Good luck on your training. Your husband will be hunting ptarmigan and grouse? Does he need any help?


----------



## Alaska7133 (May 26, 2011)

You know he's an excellent shot. I can always use some help though! I have no clue what I am doing. Grouse are usually in a group and ptarmigan are loners. They all taste good. Have your birds all flown south yet?


----------



## gdgli (Aug 24, 2011)

The best part of our season is in January. So far I've done some pheasant hunting. I really should check out our grouse habitat although my grouse woods have changed.

Do you do any brant shooting on the coast? I love brant shooting.


----------



## Alaska7133 (May 26, 2011)

Never heard of a brant. What kind of bird is it? Alaska has so many different habitats. Often birds come through from up north that we never see unless they are migrating.


----------



## gdgli (Aug 24, 2011)

Alaska7133 said:


> Never heard of a brant. What kind of bird is it? Alaska has so many different habitats. Often birds come through from up north that we never see unless they are migrating.


A brant is a salt water goose. It in fact looks a lot like a Canada goose. Instead of a white cheek patch it has a white slash on its neck. Also smaller than the Canadas we get here.


----------



## gdgli (Aug 24, 2011)

Sunday we will be pheasant hunting. I am doing one of my favorite things and that is I am introducing two new people to pheasant hunting. These fellows say they can shoot but Sunday we will know for sure.

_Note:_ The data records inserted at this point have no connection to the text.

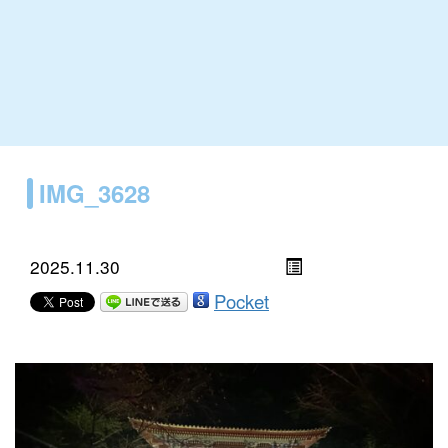
IMG_3628
2025.11.30
Pocket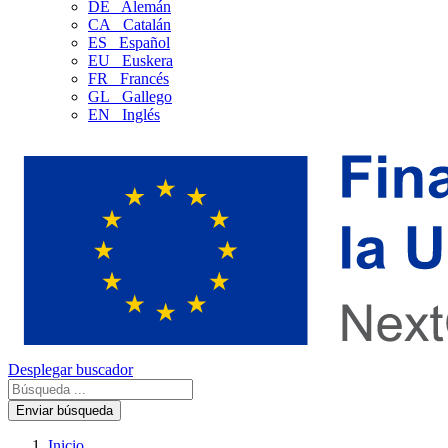
DE
Alemán
CA
Catalán
ES
Español
EU
Euskera
FR
Francés
GL
Gallego
EN
Inglés
Desplegar buscador
Enviar búsqueda
Inicio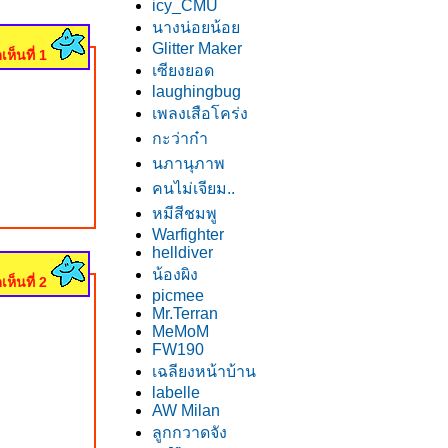
icy_CMU
นางน่อยน้อ
Glitter Maker
เห็นที่ 1
เซียงยอด
laughingbug
เพลงเสือโคร่ง
กะว่าก๋า
นภานุภาพ
คนไม่เจียม..
หมีสีชมพู
Warfighter
helldiver
น้องผิง
เห็นที่ 2
picmee
Mr.Terran
MeMoM
FW190
เฉลียงหน้าบ้าน
labelle
AW Milan
ลูกกวาดจัง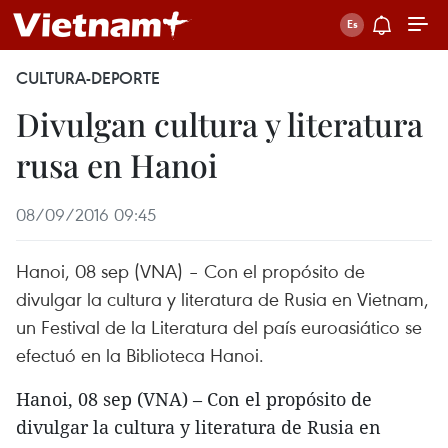
CULTURA-DEPORTE
Divulgan cultura y literatura
rusa en Hanoi
08/09/2016 09:45
Hanoi, 08 sep (VNA) – Con el propósito de
divulgar la cultura y literatura de Rusia en Vietnam,
un Festival de la Literatura del país euroasiático se
efectuó en la Biblioteca Hanoi.
Hanoi, 08 sep (VNA) – Con el propósito de
divulgar la cultura y literatura de Rusia en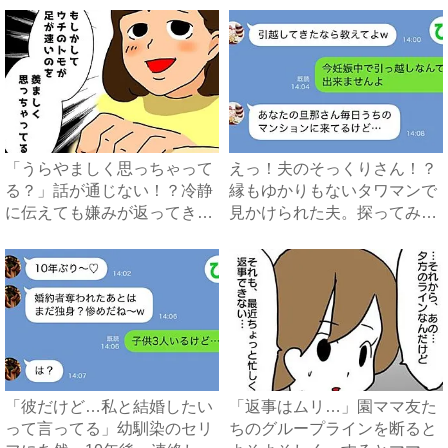
「うらやましく思っちゃって
えっ！夫のそっくりさん！？
る？」話が通じない！？冷静
縁もゆかりもないタワマンで
に伝えても嫌みが返ってき
見かけられた夫。探ってみる
て…...
と...
「彼だけど…私と結婚したい
「返事はムリ…」園ママ友た
って言ってる」幼馴染のセリ
ちのグループラインを断ると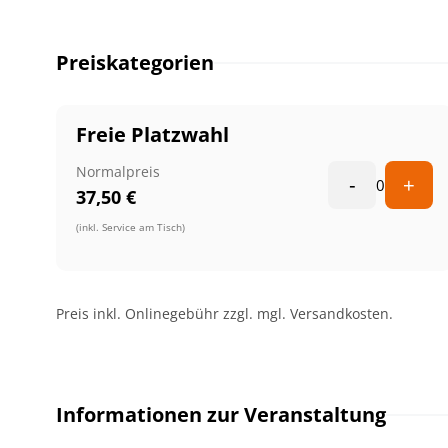
Preiskategorien
Freie Platzwahl
Normalpreis
-
+
0
37,50
€
(inkl. Service am Tisch)
Preis inkl. Onlinegebühr zzgl. mgl. Versandkosten.
Informationen zur Veranstaltung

I am hoping to get out an additional day this week. I know a swamp that everyone avoids that I think will hold some birds. I can try out my new boots, Le Chameau boots.


----------



## hollyk (Feb 21, 2009)

Trained with the Pro yesterday and the set up was a humdinger.
Water, set in a flooded timber type setting.
1st bird down was a straight out from the line, longish mark, though pond, run across a flat and then up a small hill and landed knee high grass.
2nd bird down was a 80 degree swing to the right, same pond as before (asking for a cheat), over a road and back in a flooded, splashing water, lots of grass clumps poking up, field.
Go bird 180 swing to the left though the part of the pond that had trees standing in water and low hanging branches (also a cheat mark) over a small piece of land and back in the water.
The blind was about 30 degrees to the right of the Go bird. The line ran though the flooded trees past a floating log, the exit was over a few down branches up the bank and maybe 15 yards from the waters edge. The marks were thrown out of wingers so she got sound from the wingers and a gunner was at the long 1st mark. I ran this HRC style, so on the bucket and shooting the gun. When I walked to the line I asked how I'm I running this, forgetting that we are running with the Big Dogs Now. 
Pro: You're running the triple.
Me: Show me single first?
Pro: No
Me: Long bird as first Mark down or last
Pro: First
Me: Really?
Pro: Don't worry, we'll give her help if she needs it.
Me: (deep breath) OK

First bird goes down, we swing to #2 and she watches it go down. On the 3rd mark I'm reminded to talk to her so she makes that big 180 swing and she watches #3 go down. I send her for #3, no cheat and she picks it up. We swing 180 to pick up #2, she tries to cheat the bank, call her back, send again, good line and she picks it up. Set her up for the long bird, but you can tell she knows there is another one out there but not quite sure where. The gunner is told to step out, still no lock. Gunner is told to give a "hey, hey" and she locks in and is sent. Nice drive out to the AOF and after a big hunt she figures it out and picks up the bird. We line up for the blind. I send her and she pops after about 7 yards, unsure. I give her one back cast and she carries it across the pond, hits the perfect line in between the trees and past the floating log, hops over the branches on the bank, gets up on the flat and picks up the blind. We ran the blind again and she lines it.
I know it probably doesn't sound that exciting but we have only been running easy, teaching land triples. This was a Master type water triple and it was not a disaster. It was not a picture perfect but you could see that we can build into it.


----------



## hotel4dogs (Sep 29, 2008)

We had a great day training today....well really, we didn't spend much time training. Instead we were hunting Chukkars. Tito had a BLAST!


----------



## Alaska7133 (May 26, 2011)

We have been working with both Reilly my 5 year old boy and Lucy my now 6 month old girl. Reilly was really slow. He would calmly walk to the dummy, pick it up and walk it back, wagging his tail the whole way. It was very strange. We thought he's be more peppy. But over the last week, he's improved his speed. So we are very happy with him. I haven't started him on doubles yet, but I will next week.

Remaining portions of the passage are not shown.